Sentí como flotaba, me tendió la mano, y ante la mirada atónita de las enfermeras y los visitantes -ya que el diálogo fue en alta voz- salí tras él. Una berlina nos esperaba, y a gran velocidad dejamos el asilo, el pasado…El mar se abrió tibio, imperecedero en mis ojos. Tal vez fue una aventura tonta, atrevida. Nos besamos apasionadamente, mientras nuestros vestidos saturados de agua salada mojaron los pasillos del Hotel. Nadie nos miraba con asombro o suspicacia ante la diferencia de edad; pensé sería por la gran cantidad de adolescentes de uno y otro sexo que se entregan al amor prohibido por dólares. Ese no era nuestro caso. Usted sabe que no poseo bien material alguno y lejos de ser extranjera, soy cubana por casi diez generaciones. Tres días después regresamos al hogar de ancianas. La policía me buscaba. Nuevamente la impresión de lo increíble impidió que las autoridades reaccionaran y lo prendieran. Se fue tras un beso largo y me dijo: «Volveré, no te desesperes, sé dónde encontrarte».

Lo espero. Ya no disfruto sus miradas clandestinas y permanezco desvestida y acaricio mi cuerpo hasta que la seño viene a despertarme, nadie dice nada, pero piensan me he vuelto una descarada. Paso la siesta en el recibidor y al ruido de los coches, tiemblo como una adolescente… Ayer guardé la última rosa marchita entre las páginas de Las mil y una noches.

Terminó la confesión y se quedó como en un éxtasis, Fray Pedro se pasó la mano por la cabeza y se rascó suavemente la calva.

– Está usted libre de pecados. En el nombre del Padre, del Hijo, del…

La Iglesia se había llenado de feligreses, ancianos de la tercera edad que cada 25 de diciembre comparten un desayuno donado por organizaciones benéficas. Amelia salió sin esperar la misa, Fray Pedro, consternado, la vio alejarse. El tiempo se deshizo mientras ordenaba sus pensamientos para la misa de las ocho de la noche.

El monaguillo, mientras él se vestía, vino a informarle:

– Padre, lo esperan en la funeraria. Ayer por la tardecita falleció Amelia Valdespino y Bonet. Afirma el chófer del carro fúnebre que el cadáver está solo.

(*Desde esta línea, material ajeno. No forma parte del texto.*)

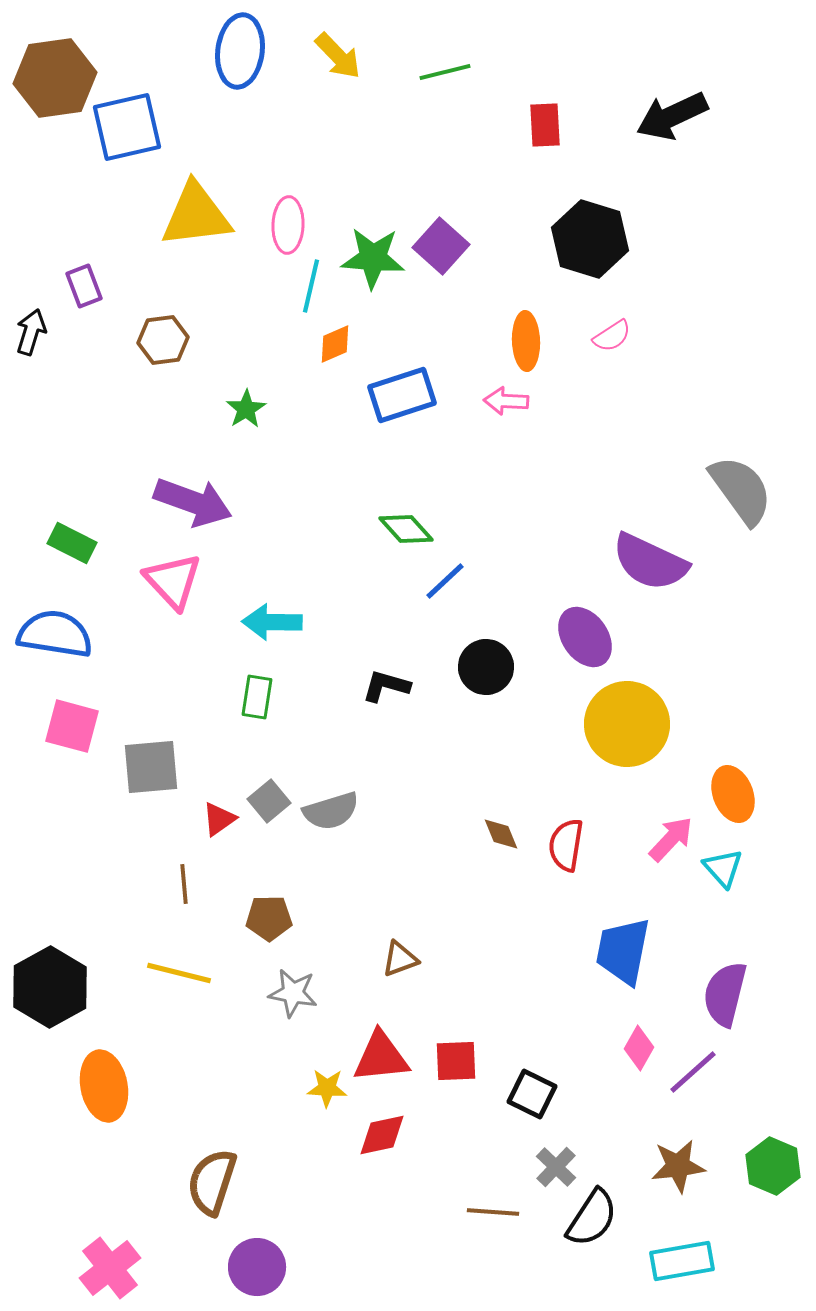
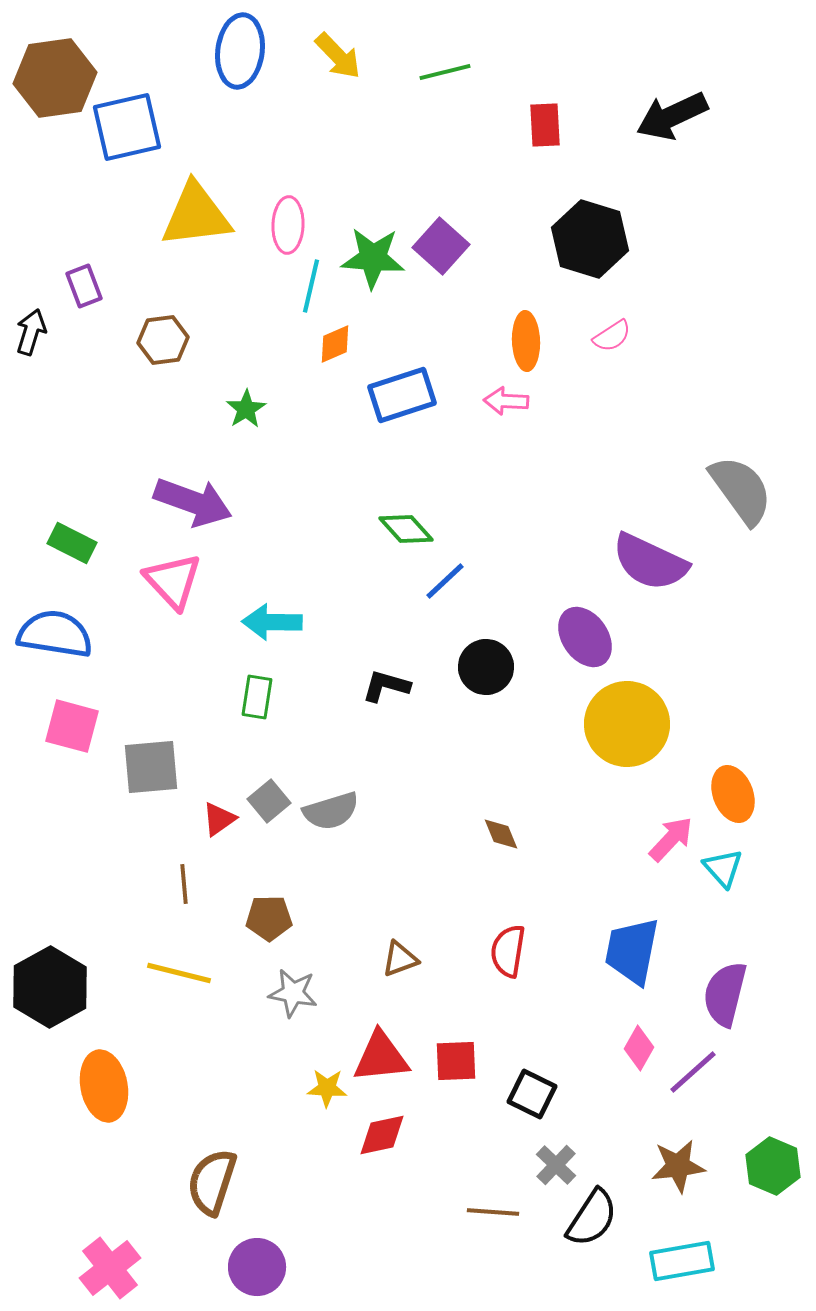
red semicircle at (566, 845): moved 58 px left, 106 px down
blue trapezoid at (623, 951): moved 9 px right
gray cross at (556, 1167): moved 2 px up
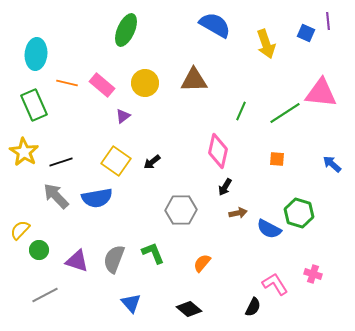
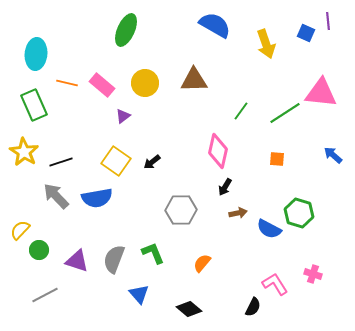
green line at (241, 111): rotated 12 degrees clockwise
blue arrow at (332, 164): moved 1 px right, 9 px up
blue triangle at (131, 303): moved 8 px right, 9 px up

Más sobre el Premio de Cuentos Breves Maestro Francisco González Ruiz

El gran número de autores innovadores y la gran calidad del cuento español en el panorama literario contemporáneo es un fenómeno reconocido tanto por la crítica especializada como por los aficionados a la literatura en general y a la narrativa breve en particular. Con el objetivo de promover y difundir este género, hoyesarte.com, primer diario de arte y cultura en español, y KOS, Comunicación, Ciencia y Sociedad, con la colaboración de Arráez Editores SL, convocaron la primera edición del Premio Internacional de Cuentos Breves ‘Maestro Francisco González Ruiz’, dotado con 3.000 euros y cuyo plazo de presentación de relatos concluyó el pasado 31 de mayo.

El certamen se desarrolla en una fase previa y otra final. Durante la previa, el Comité de Lectura selecciona los relatos finalistas de entre los recibidos antes del 31 de mayo, que se irán publicando en hoyesarte.com. Este es el caso de Amelia, nonagésimo cuento preseleccionado.